2. Recovery Principles

2.1 Recovery Restores Narrative, Not Just Service

A system is recovered only when its intent, boundaries, dependencies, behaviour, and documentation are once again coherent.

2.2 Recovery Must Be Repeatable

Recovery cannot depend on memory, improvisation, individual expertise, or undocumented steps.

2.3 Recovery Must Be Pre-Designed

Recovery is not invented during incidents. Every system must have a maintained recovery blueprint.

2.4 Recovery Must Be Executable Under Stress

Procedures must be linear, unambiguous, low-cognitive-load, and free of branching logic.

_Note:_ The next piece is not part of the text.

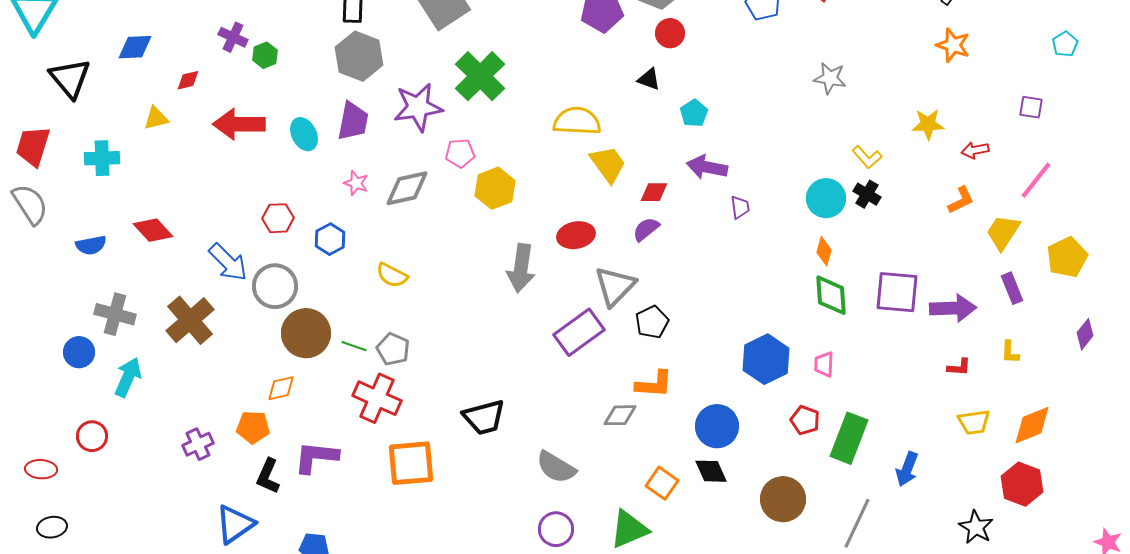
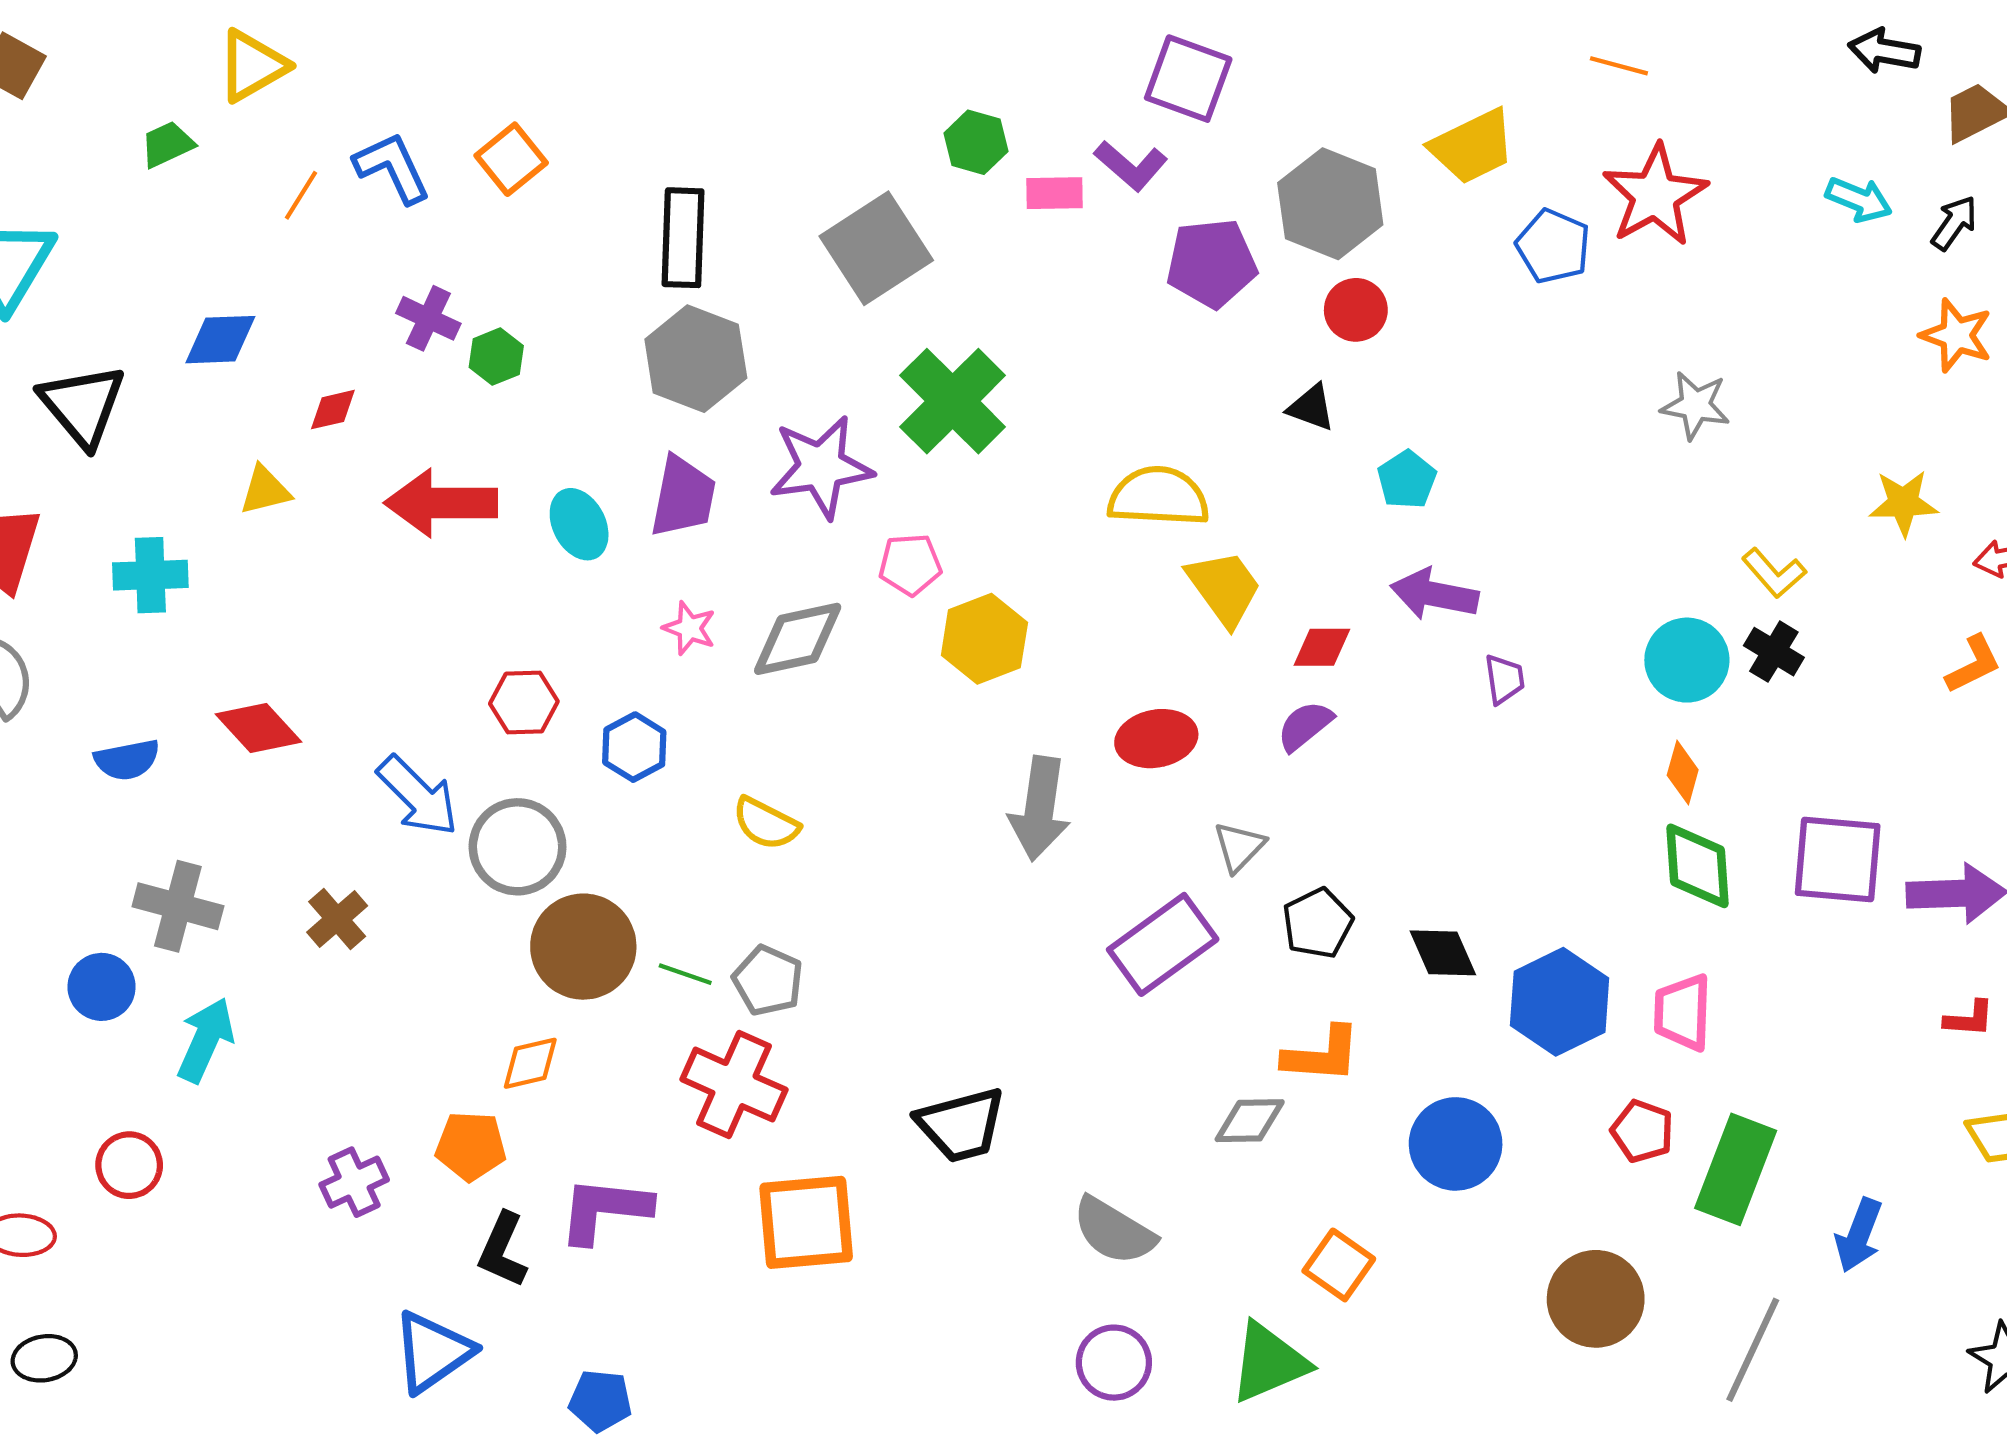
gray triangle: (615, 286) -> (1239, 847), size x0.6
brown cross: (190, 320) -> (337, 919), size x0.6
pink trapezoid: (824, 364) -> (1683, 1012), size x1.4
black diamond: (711, 471) -> (1443, 953), moved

2.5 Recovery Must Expose Root Causes

Recovery must surface, document, and correct root causes. Workarounds are not recovery.

3. Recovery Requirements

3.1 Recovery Blueprint

Every system must maintain a version-controlled recovery blueprint stored in the portal.

3.2 Recovery Triggers

Recovery is initiated when systems become unexplainable, documentation diverges, dependencies fail, or operators express uncertainty.

3.3 Recovery Execution

Operators must follow the blueprint exactly, document deviations, capture evidence, and escalate narrative gaps.

3.4 Recovery Evidence

Evidence is mandatory and forms part of the permanent recovery record.

3.5 Recovery Verification

Recovery is verified only when documentation, architecture, continuity posture, and operator understanding are restored.

4. Recovery Artifacts

  • Recovery Report — trigger, timeline, actions, deviations, evidence, outcome.
  • Root Cause Record — underlying causes and architectural implications.
  • Remediation Plan — corrective actions, owners, deadlines, verification.
  • Post-Recovery Architecture Review — structural validation.

5. Recovery Testing

Recovery testing validates that recovery is possible without improvisation, even under stress.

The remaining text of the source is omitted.